It was most recently home to the late Hilda Rolfe, the widow of Sam Rolfe, co-creator of the series The Man from Uncle. Video of the property from December 2022 shows a light-filled home that appears to have been well-preserved, with large windows, wood floors and mid-century furniture.

The single-story home and its grounds have since been cleared and in its place will be a massive home in the modern farmhouse style that has come to dominate US suburbs.

Architect Ken Ungar, whose portfolio largely features high-end modern farmhouse-style residences, will design a home for the couple, Architectural Digest reported. The property, which is just across the street from Schwarzenegger’s mother, Maria Shriver, will also feature a three-car garage and a secondary unit near the pool.
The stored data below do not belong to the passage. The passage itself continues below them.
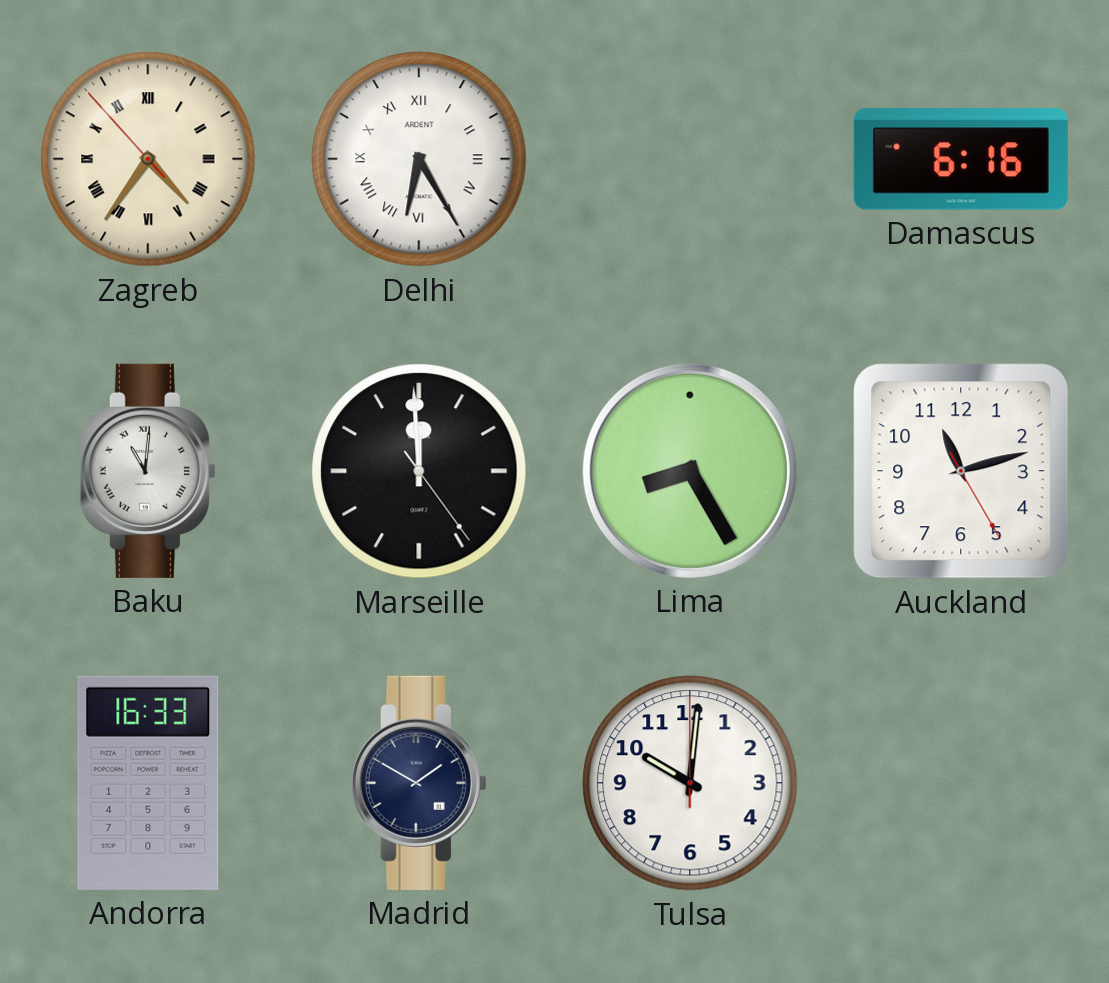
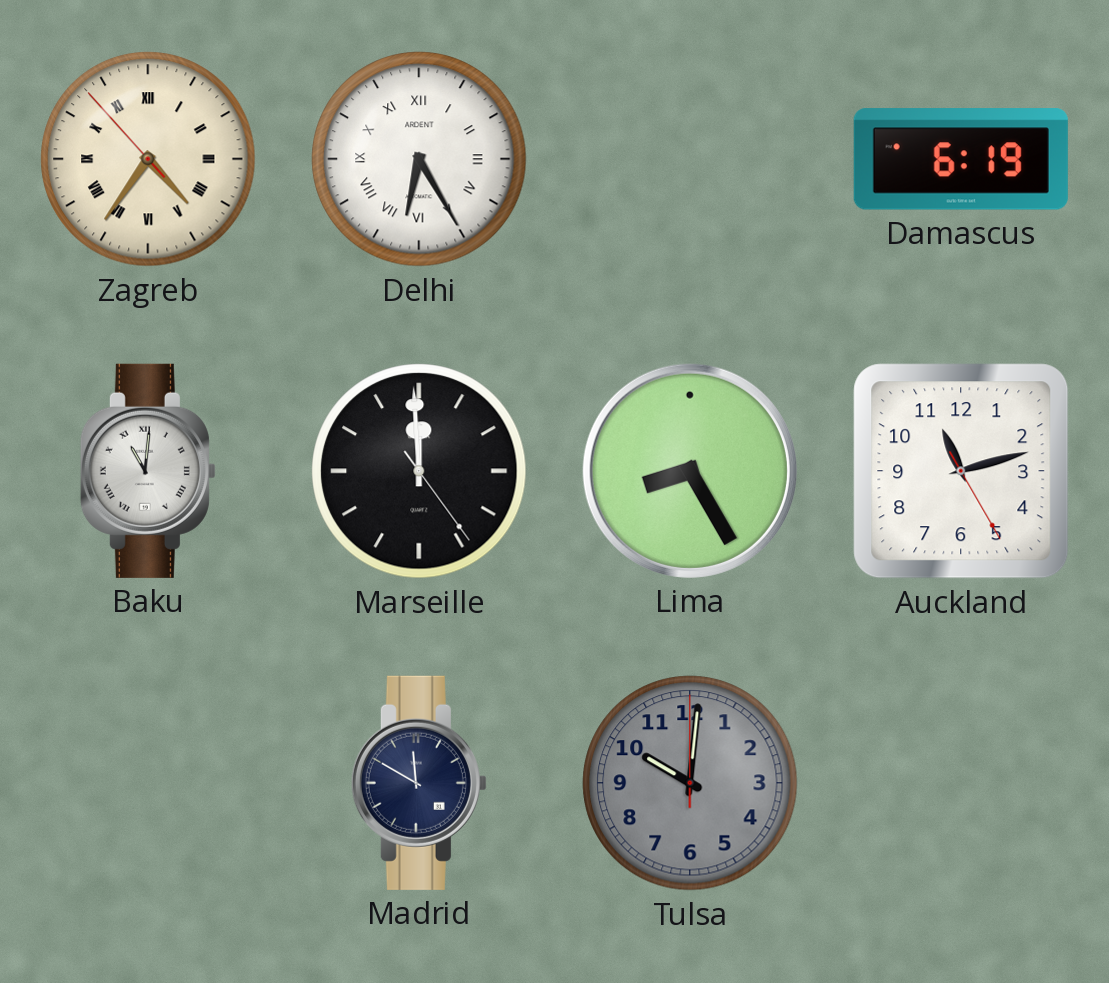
Damascus: 6:16 -> 6:19
Andorra: 16:33 -> none
Madrid: 1:50 -> 11:50
Tulsa dial: white -> grey
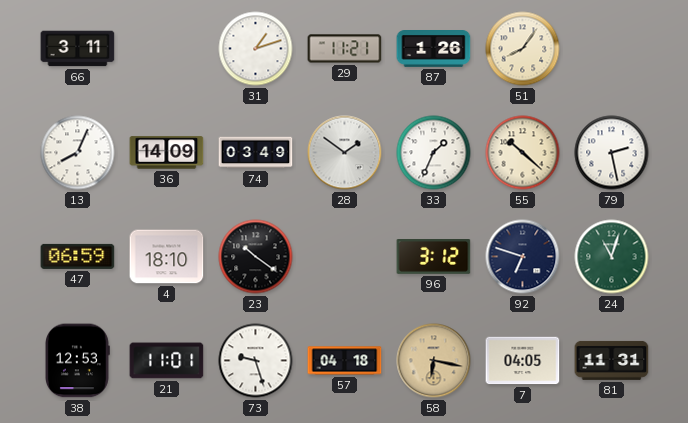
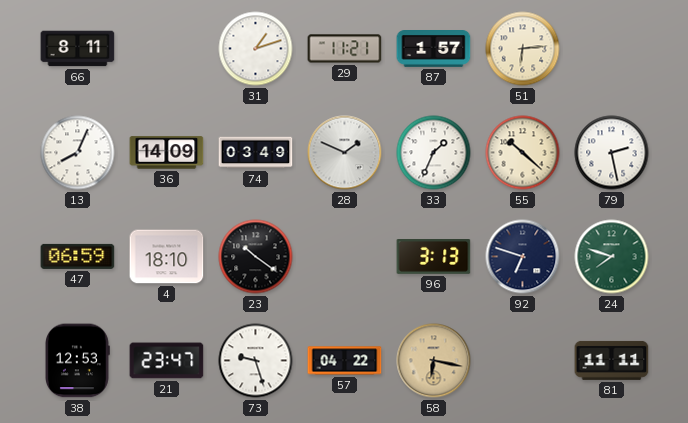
66: 3:11 -> 8:11
87: 1:26 -> 1:57
51: 8:06 -> 6:14
28: 1:51 -> 1:49
96: 3:12 -> 3:13
24: 11:03 -> 7:48
21: 11:01 -> 23:47
57: 04:18 -> 04:22
7: 04:05 -> none
81: 11:31 -> 11:11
The Los Angeles Conservancy, a non-profit that seeks to save and protect historic buildings, warned of the impending demolition in January and said that the residence appeared “to be highly intact and a noteworthy example of modernist design from this era”.

The city’s SurveyLA program had identified the property as potentially historic, but no protections were afforded, the conservancy wrote on Instagram .

The Eichler Network, which covers mid-century homes in California, lamented the destruction.

“At the same time as architectural homes are being marketed as high-end, collectible art, others are being torn down to build new,” the writer Adriene Biondo said . “Perhaps a historic-cultural monument designation could have saved the Zimmerman house, or allowed the necessary time to delay demolition. Tragically, calls for preservation fell on deaf ears.”